Given entries:

○ ○ ○ ○ ○ ○ ○

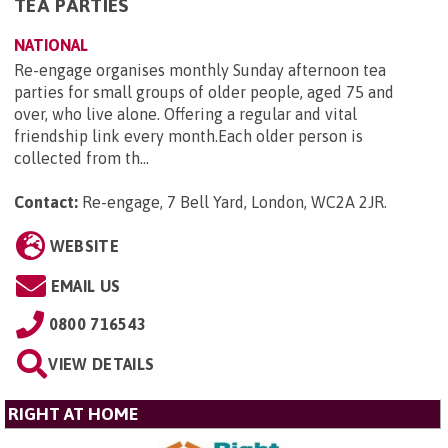
TEA PARTIES
NATIONAL
Re-engage organises monthly Sunday afternoon tea
parties for small groups of older people, aged 75 and
over, who live alone. Offering a regular and vital
friendship link every month.Each older person is
collected from th...
Contact:
Re-engage, 7 Bell Yard, London, WC2A 2JR
.
WEBSITE
EMAIL US
0800 716543
VIEW DETAILS
RIGHT AT HOME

○ ○ ○ ○ ○ ○ ○

Work instruction:
Could you please return the entries above exactly, minus the pictures?

Answer space:
TEA PARTIES
NATIONAL
Re-engage organises monthly Sunday afternoon tea
parties for small groups of older people, aged 75 and
over, who live alone. Offering a regular and vital
friendship link every month.Each older person is
collected from th...
Contact:
Re-engage, 7 Bell Yard, London, WC2A 2JR
.
WEBSITE
EMAIL US
0800 716543
VIEW DETAILS
RIGHT AT HOME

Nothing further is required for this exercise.